Led Zeppelin fans can finally relive the band’s 2007 reunion concert

Led Zeppelin partnered with YouTube for an exclusive streaming of "Celebration Day."
(Dario Cantatore / Associated Press)

One of Led Zeppelin‘s acclaimed concert films is coming to a personal screen near you.

“Celebration Day,” the live document of the band’s 2007 historic performance, will stream exclusively on YouTube for three days beginning Saturday.

After a nearly 30-year hiatus, the surviving founding members of Led Zeppelin reunited to play London’s O2 arena on Dec. 10, 2007, for a wildly anticipated show.

Millions of people applied for tickets through a worldwide lottery to witness Jimmy Page, Robert Plant, John Paul Jones and Jason Bonham, the son of late drummer John Bonham, perform a tribute concert for their friend and Atlantic Records founder Ahmet Ertegun, who died in 2006.

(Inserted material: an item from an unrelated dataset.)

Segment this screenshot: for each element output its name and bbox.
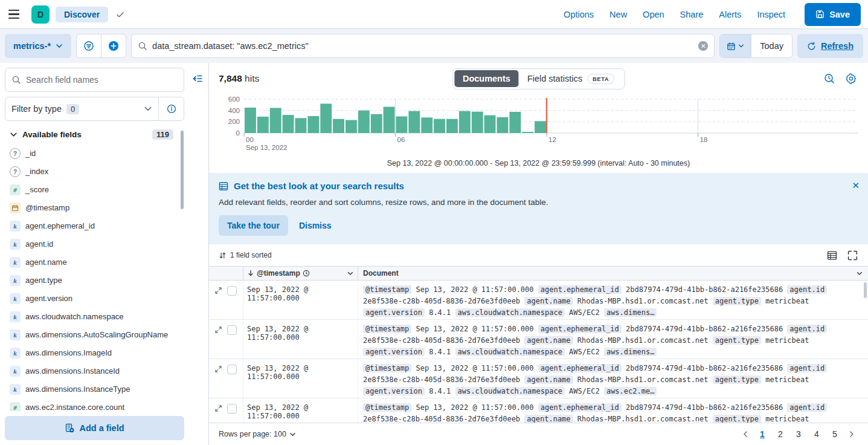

Spanning 16 songs over more than two hours, the show included performances of the group’s hits “Whole Lotta Love,” “Rock And Roll,” “Kashmir,” “Black Dog” and “Stairway To Heaven.” The film and audio were released in 2012 and won the band a Grammy for best rock album in 2014. Its rendition of “Kashmir” featured on the album was a nominee for best rock performance at the Grammys that same year.

Led Zeppelin formed in London in 1968 and became one of the most influential and successful rock groups in modern music, selling hundreds of millions of albums. It disbanded in 1980 not long after John Bonham’s death.

“Celebration Day” premieres at noon Pacific on Saturday and will be available until June 2 on Led Zeppelin’s official YouTube channel.